What a NIST 800-171 SSP template should contain
A System Security Plan is the document that describes your system and how you meet each requirement. A complete template includes:
| Section | What goes in it |
|---|---|
| System description | What the system is, what it does, and the authorization boundary (what's in scope) |
| CUI & categorization | The Controlled Unclassified Information the system handles and where it lives |
| Network / data-flow | How data moves through the environment, including the diagram |
| Roles & responsibilities | Who owns security, who administers systems, who signs off |
| Control implementation | An implementation statement for each of the 110 controls — how it's met, or a POA&M reference if it isn't yet |
Why a blank template stalls most contractors
A blank SSP template is a 100-plus-page empty document. It looks like progress, but it just relocates the real work to you: knowing what to write for each control. "Describe how you implement 3.1.1 — Limit system access to authorized users" is easy to print and hard to answer well. Most small contractors open the file, write a few controls, and stall. The formatting was never the bottleneck; the content is.
The faster path: generate a real draft
Instead of starting from a blank page, our free SSP generator walks you through the controls and produces a structured, plain-English draft you can refine to your environment — no signup, no cost, runs in your browser. Pair it with two other free tools and you've replaced the blank template entirely:
- SSP Generator — produces your draft System Security Plan, control by control.
- SPRS Calculator — scores all 110 controls so you know what's actually met before you document it.
- Control Library — plain-English "what this control means and how to satisfy it" for every one of the 110, so your implementation statements are accurate.
Skip the blank template — generate your SSP draft free
All 110 controls, structured and plain-English, no signup. Refine it to your environment and you've got a real starting SSP in an afternoon.
Open the free SSP generator →Template or generator — make it accurate before you submit
Whichever route you take, the same rule applies: a template or a generated draft is a starting point, not a pass. Your SSP has to describe your real systems truthfully, the controls have to actually be implemented, and an assessor verifies both.
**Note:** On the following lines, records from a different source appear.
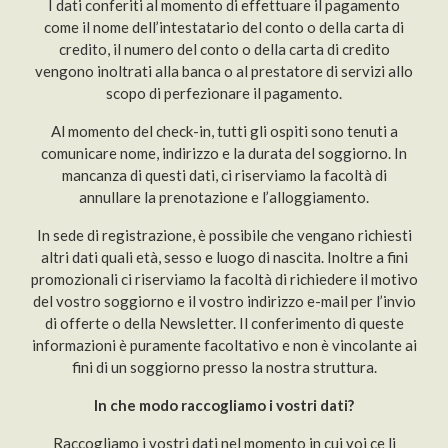
I dati conferiti al momento di effettuare il pagamento
come il nome dell’intestatario del conto o della carta di
credito, il numero del conto o della carta di credito
vengono inoltrati alla banca o al prestatore di servizi allo
scopo di perfezionare il pagamento.
Al momento del check-in, tutti gli ospiti sono tenuti a
comunicare nome, indirizzo e la durata del soggiorno. In
mancanza di questi dati, ci riserviamo la facoltà di
annullare la prenotazione e l’alloggiamento.
In sede di registrazione, è possibile che vengano richiesti
altri dati quali età, sesso e luogo di nascita. Inoltre a fini
promozionali ci riserviamo la facoltà di richiedere il motivo
del vostro soggiorno e il vostro indirizzo e-mail per l’invio
di offerte o della Newsletter. Il conferimento di queste
informazioni è puramente facoltativo e non è vincolante ai
fini di un soggiorno presso la nostra struttura.
In che modo raccogliamo i vostri dati?
Raccogliamo i vostri dati nel momento in cui voi ce li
Get to a complete draft fast, then score yourself, close the high-impact gaps, and make the document match reality. (And don't enter real CUI into any web tool — these are self-assessment aids.)
SSP templates — frequently asked
Is there a free NIST 800-171 SSP template?
Yes, free templates exist — but a template is an empty shell that still requires an implementation statement for all 110 controls. Our free SSP generator skips the blank page and produces a structured draft, no signup.
What should the template include?
System description + authorization boundary, the CUI handled, a data-flow description, roles and responsibilities, and an implementation statement for each of the 110 controls (or a POA&M reference). Control 3.12.4 requires the SSP to exist.
Why do blank templates stall people?
Because they hand you the hardest part — writing accurate control statements for all 110 — on a blank page. The content is the work, not the formatting.
Does a template guarantee I pass?
No. A template or generated draft is a starting point. The controls must genuinely be implemented and the SSP must be truthful; an assessor verifies both.